New HULA Members: Steve and Kat

Dear HULA Queen Meeshka,
We are very young huskies, only 10 weeks old, but already the comments on our blog have told us that we are perfect for HULA membership. So here is our formal membership request. We are also requesting membership for our older brother, Wilbur, because he’s the most dog-like cat to ever live and had began plots of world domination way before we joined the family. We are sure that he will only help you in your world domination mastermind plots, even though he is a cat and cats are generally mortal enemies. So here are our qualifications.
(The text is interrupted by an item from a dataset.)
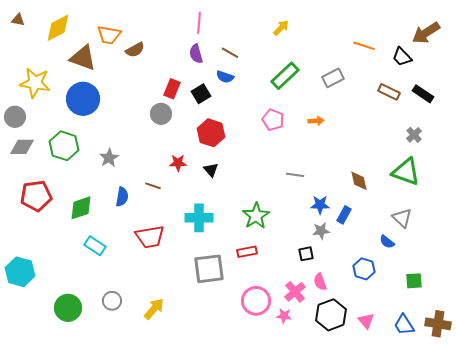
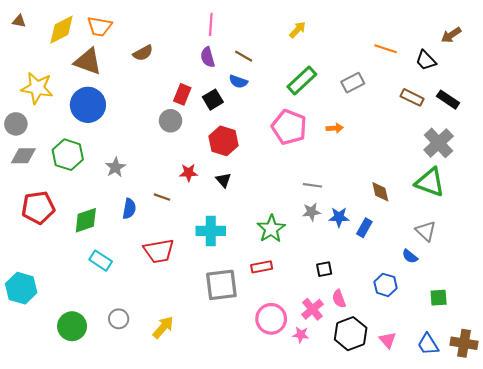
brown arrow: (426, 33) -> (451, 35), size x0.7
orange trapezoid: (109, 35) -> (100, 26), moved
pink pentagon: (273, 120) -> (289, 127), size x1.5
gray cross: (414, 135) -> (439, 143), size x1.8
gray star: (321, 231) -> (311, 212), moved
1. Demonstrating disruptive behavior - To be honest, so far we haven't been that disruptive except for our resistance to housebreaking and the fact that we are barking at each other or biting each other or wrestling each other constantly. Mom and Dad think this is quite disruptive. We think this is normal. We're sending a picture of us in mid-wrestle.
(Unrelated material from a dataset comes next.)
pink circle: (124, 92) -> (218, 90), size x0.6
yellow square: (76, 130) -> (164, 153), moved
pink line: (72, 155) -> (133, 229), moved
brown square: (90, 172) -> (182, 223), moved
2. Cause your human to freak out for no real reason - Kat did this well when she fell while we were wrestling. She hit her head and acted all dazed which caused Mom to carry her around for like 30 minutes until Dad got there. At that point she just snapped out of it because she was ready to play again. Read all about it here.

3. Cause human guilt for no reason, other than to get attention or treats - This is an easy one. When you're as cute and fluffy as we are, all you have to do is sit and stare at any human and they will shower you with attention or treats. Like if they are yelling "no" too much, then just sit and stare at them and the loving will start. Automatically. It's amazing how easy it is.
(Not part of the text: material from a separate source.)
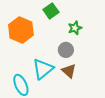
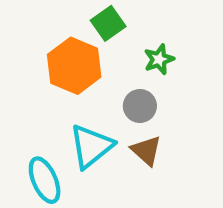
orange hexagon: (21, 30) -> (74, 66), moved

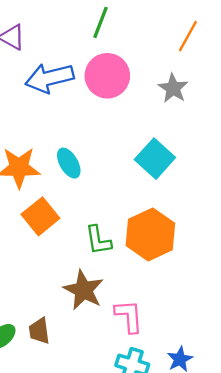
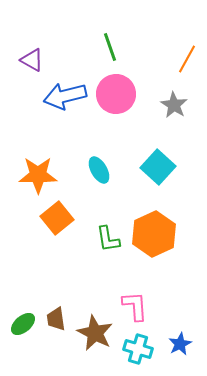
green line: (101, 22) -> (110, 47), turned -40
cyan ellipse: (69, 163) -> (99, 170), moved
brown star: (84, 290) -> (95, 333), moved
4. Destroy something - We've already got some good holes started in the back yard and we've ripped up one of the bushes as well as eaten the label off the propane tank for the grill and chewed the starter for the grill off.

5. Human behavior modification - Does it count that now Mom and Dad don't ever get to sleep a full night because we have to be taken out to go to the bathroom? How about that we always wake up at 5:45 AM wanting food? What about the fact that when they get back from work their real work begins because they never know when we will decide to go to the bathroom in the house? So they never get to watch TV anymore. Dad has a new Xbox 360 that he has barely played due to the fact that we have to be monitored constantly. This is significant behavior modification from what we've heard about their previous existence.

6. Being dressed up as something for the humor of the humans - Mom put these silly Santa things around our necks. They had jingle bells on the ends. We thought they were chew toys, but she didn't think so. Attached is a picture of Steve showing his hatred of the Santa collar.

7. Love of kleenex - We just discovered what kleenex was last week when our mom was sick. They were all over the place and Steve especially thought they were tasty. Unfortunately Mom saw him eating it and pried his jaws open to get it out. The downside of being a puppy is that Mom is still strong enough to pry our jaws open.

Your humble Husky soldiers,
Steve and Kat
Steve and Kat’s blog

P.S. Please wish your brother a big "GET WELL SOON!" from us.

(Welcome to the HULA Hoop... sorry, no cats, unless you have pictures of their destruction - Meeshka)

2 comments:

SteveKatWilbur said...

Thanks Meeshka!

Steve and Kat

The Army of Four said...

Congrats, Steve and Kat! But NO! No cats! They can't be trusted! Haven't woo read what's been going on at our place?!!? Now Zim might have Cat Scratch Fever! No cats!